Le « soutien » de la France à l’Unesco

À l’annonce de la décision des États-Unis, Emmanuel Macron a assuré l’Unesco, « protecteur universel de la science, de l’océan, de l’éducation, de la culture et du patrimoine mondial », de son « soutien indéfectible ». « Le retrait des États-Unis ne fera pas faiblir notre engagement aux côtés de celles et ceux qui portent ce combat », a-t-il ajouté sur les réseaux sociaux.

La décision américaine n’est une surprise pour personne car Donald Trump avait expliqué, durant la dernière campagne présidentielle, qu’il entendait retirer son pays de l’organisation. Peu après son retour à la Maison-Blanche, il a, par décret, demandé un examen des engagements du pays dans les instances de l’ONU. Le secrétaire d’État américain Marco Rubioa a été chargé d’évaluer « la manière dont l’Unesco soutient les intérêts des États-Unis et si elle le fait » et de produire « une analyse de tout antisémitisme ou sentiment anti-israélien au sein de l’organisation ». Ses conclusions n’ont pas été rendues publiques mais on en devine les grandes lignes et les enseignements tirés.
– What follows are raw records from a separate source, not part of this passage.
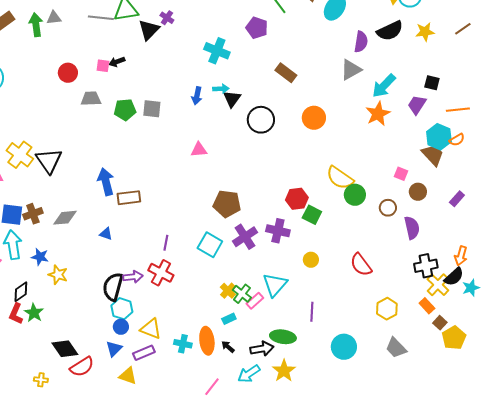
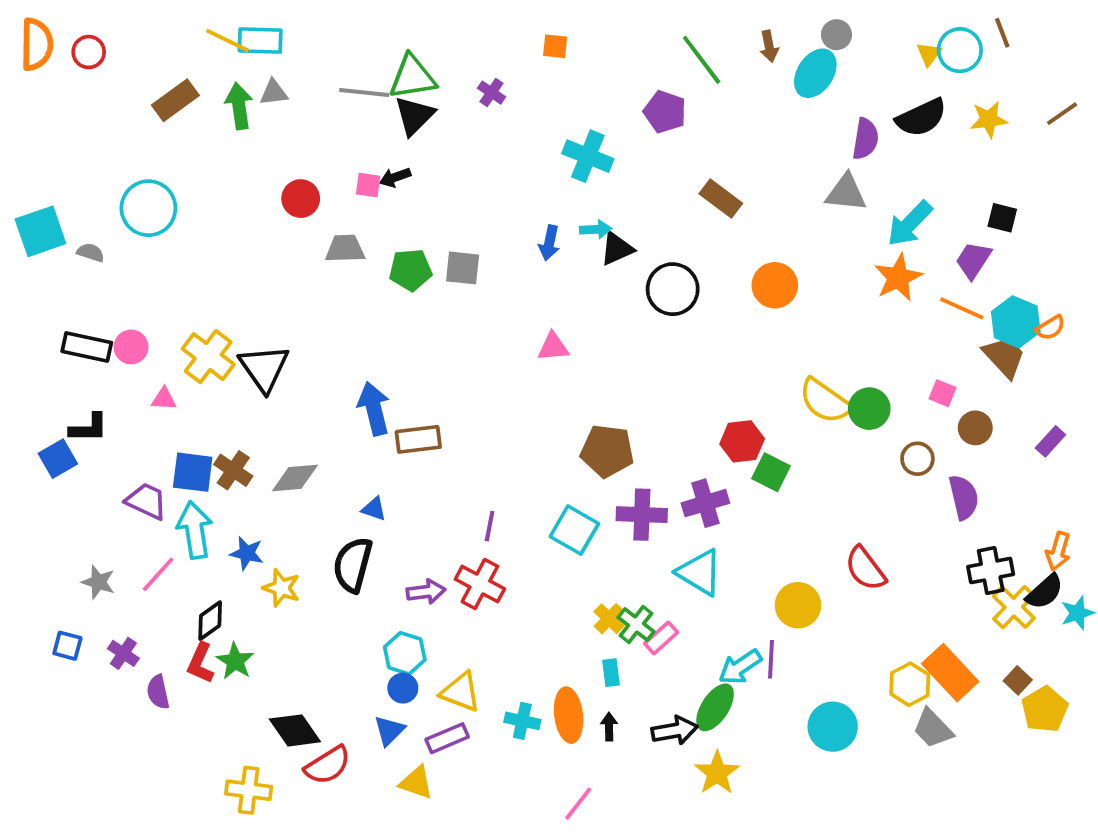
black triangle: (149, 30) -> (414, 116), moved
gray triangle: (351, 70) -> (846, 193), turned 35
black triangle: (232, 99) -> (617, 249), turned 30
orange line: (458, 110) -> (962, 308), moved, turned 30
green circle: (355, 195) -> (869, 409), moved
brown cross: (33, 214) -> (233, 470), turned -36
purple cross: (278, 231) -> (705, 503), turned -30
purple cross: (245, 237) -> (642, 515), turned 35
yellow circle: (311, 260) -> (798, 605), moved, size x1.5
cyan triangle: (275, 285) -> (700, 572), moved, turned -40
black semicircle: (113, 287) -> (353, 565), moved
orange rectangle: (427, 306) -> (950, 673), moved, size x1.8
yellow hexagon: (387, 309) -> (910, 684), moved
cyan rectangle: (229, 319) -> (611, 673), turned -72
green ellipse: (283, 337) -> (715, 707), turned -65
black arrow: (228, 347) -> (609, 727), turned 48
cyan arrow: (249, 374) -> (740, 667), moved
yellow cross: (41, 380) -> (249, 790), size x1.6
Une contribution en baisse depuis 10 ans

Pour l’Unesco, au-delà de la déconvenue diplomatique, le retrait des États-Unis pose un problème économique. Washington reste un de ses lourds contributeurs, même si sa participation n’a cessé de diminuer au fil des années, passant de 20 % du budget avant 2017 à 8 % l’année dernière (sur un total de 1,8 milliard de dollars). Mais l’organisation juge les conséquences sur son fonctionnement seront limitées. « Si regrettable qu’elle soit, cette annonce était attendue et l’Unesco s’y est préparée, a déclaré mardi Audrey Azoulay. Cette décision est contraire aux principes fondamentaux du multilatéralisme, ce dont nos nombreux partenaires aux États-Unis – sites candidats à une inscription au Patrimoine mondial, au statut de ville créative, chaires universitaires – seront les premiers à pâtir. »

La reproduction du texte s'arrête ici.